Jon regarde son épouse et la culpabilité lui ronge les entrailles. Son père était davantage préoccupé de son instruction politique et militaire, mais ne l'a pas moins informé des devoirs et des responsabilités qui lui incomberaient une fois qu'il aurait pris femme. Elle viendra à toi afin que tu l'honores, que tu la guides, que tu la protèges.

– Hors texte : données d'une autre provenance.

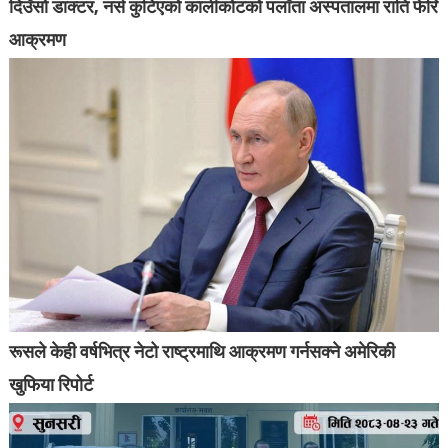
दिउँसो डाक्टर, नर्स कुटिएको कालीकोटको पलाँता अस्पतालमा राति फेरि
आक्रमण
रूसले केही वर्षभित्र नेटो राष्ट्रमाथि आक्रमण गर्नसक्ने अमेरिकी
खुफिया रिपोर्ट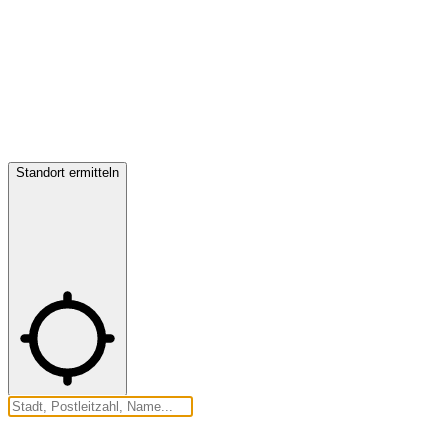
Standort ermitteln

Garde constamment cela en mémoire, et n'y manque jamais, peu importe l'occasion.

Ce que Jeyne s'est infligée… ce que Jon lui a permis de s'infliger… était-ce correct ? Était-ce honorable, de contraindre sa femme à sacrifier son corps, à se ruiner la santé, tout ça pour lui donner un successeur ? Même si la lignée de Jon venait à s'éteindre, il y a toujours le fils de son frère Ronnel, le petit Elbert, qui promet bien, et après lui ser Denys, aussi honorable et courtois qu'il sied à un vrai chevalier et rejeton Andal.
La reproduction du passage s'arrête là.